» ASSIGNMENT
List, from the lines below, each one with "tuần" in it.

(Collected data)
__________________________________________________

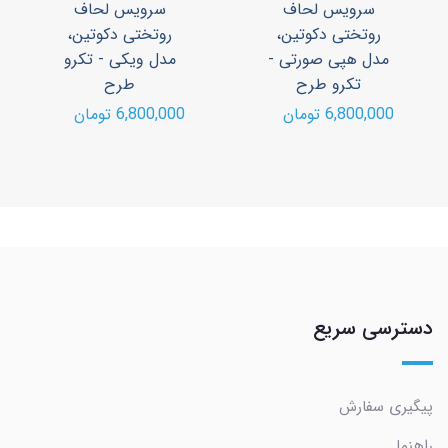
سرویس لحاف
سرویس لحاف
روتختی دکوتین،
روتختی دکوتین،
مدل هپی صورتی -
مدل ویکی - تکرو
تکرو طرح
طرح
6,800,000 تومان
6,800,000 تومان
دسترسی سریع
پیگیری سفارش
راهنما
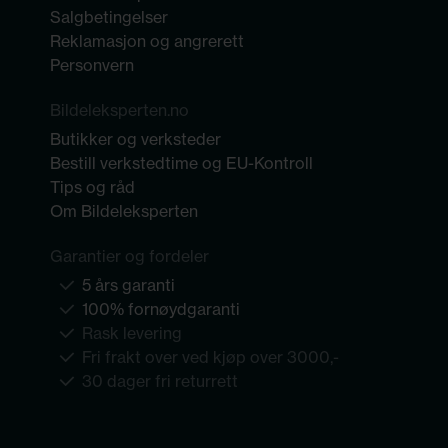
Salgbetingelser
Reklamasjon og angrerett
Personvern
Bildeleksperten.no
Butikker og verksteder
Bestill verkstedtime og EU-Kontroll
Tips og råd
Om Bildeleksperten
Garantier og fordeler
5 års garanti
100% fornøydgaranti
Rask levering
Fri frakt over ved kjøp over 3000,-
30 dager fri returrett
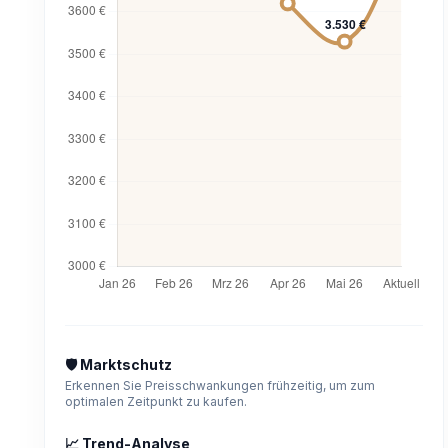
🛡️ Marktschutz
Erkennen Sie Preisschwankungen frühzeitig, um zum
optimalen Zeitpunkt zu kaufen.
📈 Trend-Analyse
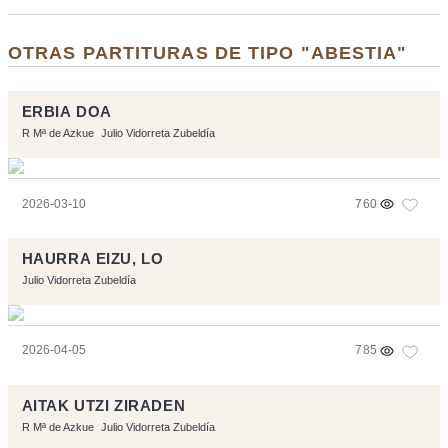
OTRAS PARTITURAS DE TIPO "ABESTIA"
ERBIA DOA
R Mª de Azkue
Julio Vidorreta Zubeldía
2026-03-10
760
HAURRA EIZU, LO
Julio Vidorreta Zubeldía
2026-04-05
785
AITAK UTZI ZIRADEN
R Mª de Azkue
Julio Vidorreta Zubeldía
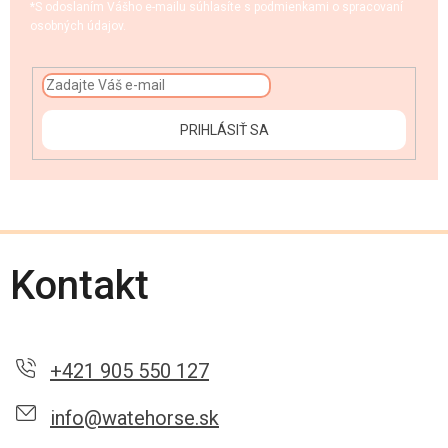
*S odoslaním Vášho e-mailu súhlasíte s podmienkami o spracovaní
osobných údajov.
PRIHLÁSIŤ SA
Kontakt
+421 905 550 127
info@watehorse.sk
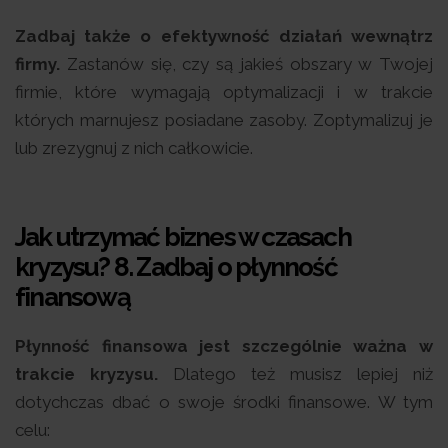
Zadbaj także o efektywność działań wewnątrz
firmy.
Zastanów się, czy są jakieś obszary w Twojej
firmie, które wymagają optymalizacji i w trakcie
których marnujesz posiadane zasoby. Zoptymalizuj je
lub zrezygnuj z nich całkowicie.
Jak utrzymać biznes w czasach
kryzysu? 8.
Zadbaj o płynność
finansową
Płynność finansowa jest szczególnie ważna w
trakcie kryzysu.
Dlatego też musisz lepiej niż
dotychczas dbać o swoje środki finansowe. W tym
celu:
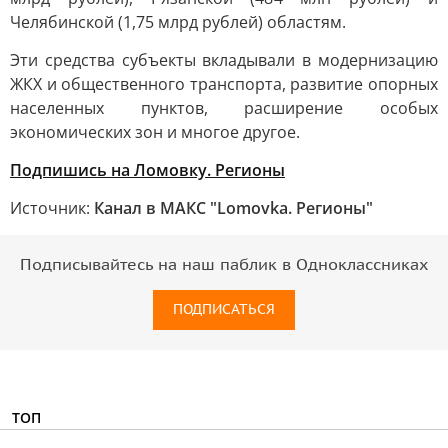
Челябинской (1,75 млрд рублей) областям.
Эти средства субъекты вкладывали в модернизацию
ЖКХ и общественного транспорта, развитие опорных
населенных пунктов, расширение особых
экономических зон и многое другое.
Подпишись на Ломовку. Регионы
Источник:
Канал в МАКС "Lomovka. Регионы"
Подписывайтесь на наш паблик в Одноклассниках
ПОДПИСАТЬСЯ
ТОП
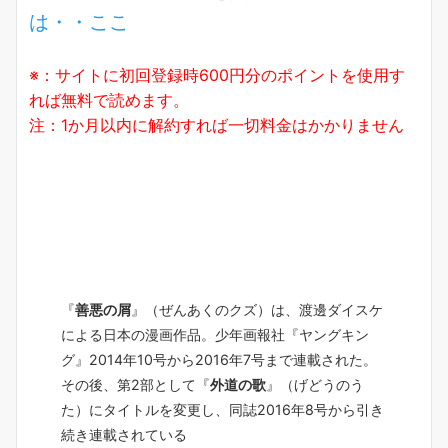
は・・ここ
※：サイトに初回登録時600円分のポイントを使用す
れば無料で読めます。
注：1か月以内に解約すれば一切料金はかかりません
『
善悪の屑
』（ぜんあくのクズ）は、渡邊ダイスケ
による日本の漫画作品。少年画報社『ヤングキン
グ』2014年10号から2016年7号まで連載された。
その後、第2部として『
外道の歌
』（げどうのう
た）にタイトルを変更し、同誌2016年8号から引き
続き連載されている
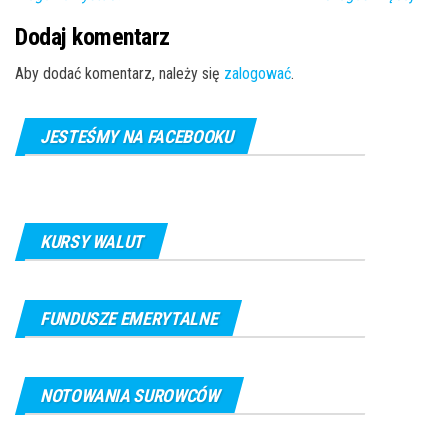
Dodaj komentarz
Aby dodać komentarz, należy się
zalogować
.
JESTEŚMY NA FACEBOOKU
KURSY WALUT
FUNDUSZE EMERYTALNE
NOTOWANIA SUROWCÓW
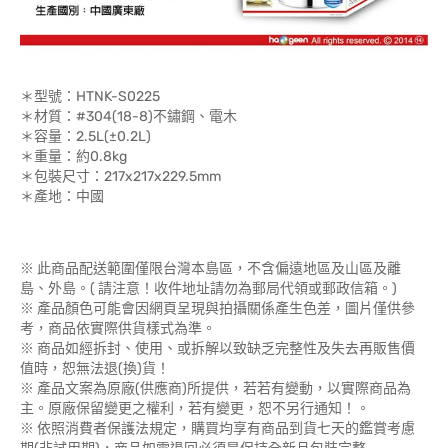
＊型號：HTNK-S0225
＊材質：#304(18-8)不鏽鋼、電木
＊容量：2.5L(±0.2L)
＊重量：約0.8kg
＊包裝尺寸：217x217x229.5mm
＊產地：中國
※ 此商品配送範圍僅限台灣本島區，不含偏遠地區及山區及離
島、外島。( 請注意！收件地址請勿為郵局代領或郵政信箱。)
※ 產品顏色可能會因網頁呈現與拍攝關係產生色差，圖片僅供參
考，商品依實際供貨樣式為準。
※ 商品如經拆封、使用、或拆解以致缺乏完整性及失去再販售價
值時，恕無法退(換)貨！
※ 產品文案為原廠(供應商)所提供，若若有變動，以實際商品為
主。原廠保留變更之權利，若有變更，恕不另行通知！。
※ 依照消費者保護法規定，購買均享有商品到貨七天的鑑賞考慮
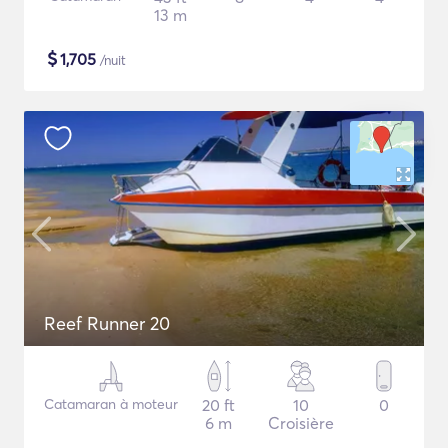
13 m
$
1,705
/nuit
Reef Runner 20
Catamaran à moteur
20 ft
10
0
6 m
Croisière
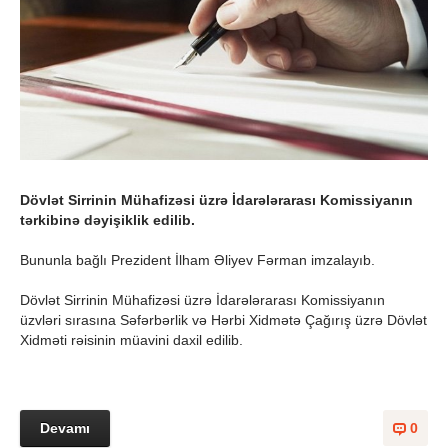
Dövlət Sirrinin Mühafizəsi üzrə İdarələrarası Komissiyanın
tərkibinə dəyişiklik edilib.
Bununla bağlı Prezident İlham Əliyev Fərman imzalayıb.
Dövlət Sirrinin Mühafizəsi üzrə İdarələrarası Komissiyanın
üzvləri sırasına Səfərbərlik və Hərbi Xidmətə Çağırış üzrə Dövlət
Xidməti rəisinin müavini daxil edilib.
Devamı
0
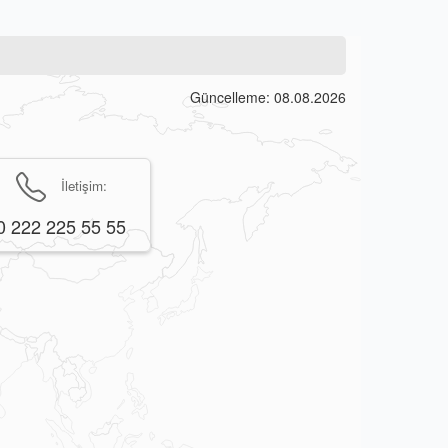
Güncelleme: 08.08.2026
İletişim:
0 222 225 55 55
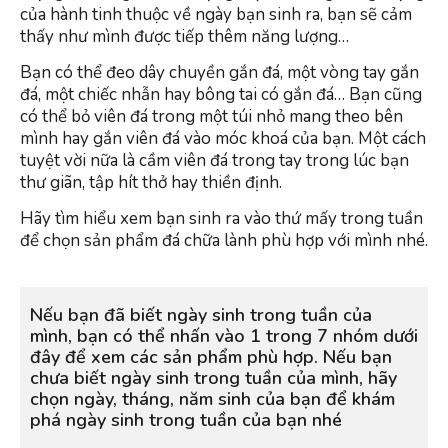
của hành tinh thuộc về ngày bạn sinh ra, bạn sẽ cảm
thấy như mình được tiếp thêm năng lượng…
Bạn có thể đeo dây chuyền gắn đá, một vòng tay gắn
đá, một chiếc nhẫn hay bông tai có gắn đá… Bạn cũng
có thể bỏ viên đá trong một túi nhỏ mang theo bên
mình hay gắn viên đá vào móc khoá của bạn. Một cách
tuyệt vời nữa là cầm viên đá trong tay trong lúc bạn
thư giãn, tập hít thở hay thiền định.
Hãy tìm hiểu xem bạn sinh ra vào thứ mấy trong tuần
để chọn sản phẩm đá chữa lành phù hợp với mình nhé.
Nếu bạn đã biết ngày sinh trong tuần của
mình, bạn có thể nhấn vào 1 trong 7 nhóm dưới
đây để xem các sản phẩm phù hợp. Nếu bạn
chưa biết ngày sinh trong tuần của mình, hãy
chọn ngày, tháng, năm sinh của bạn để khám
phá ngày sinh trong tuần của bạn nhé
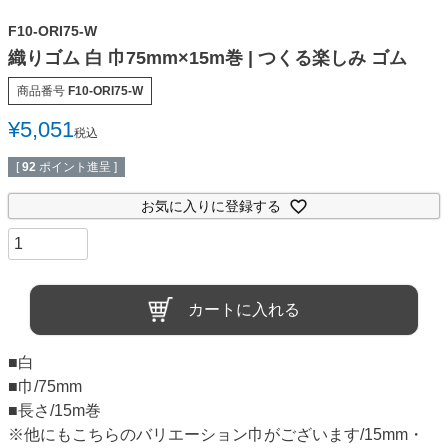
F10-ORI75-W
織りゴム 白 巾75mm×15m巻 | つくる楽しみ ゴム
商品番号
F10-ORI75-W
¥
5,051
税込
[
92
ポイント進呈 ]
お気に入りに登録する
カートに入れる
■白
■巾/75mm
■長さ/15m巻
※他にもこちらのバリエーション巾がございます/15mm・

__________________________________________________

» SOLUTION BELOW
Hãy tìm hiểu xem bạn sinh ra vào thứ mấy trong tuần
Nếu bạn đã biết ngày sinh trong tuần của
chưa biết ngày sinh trong tuần của mình, hãy
phá ngày sinh trong tuần của bạn nhé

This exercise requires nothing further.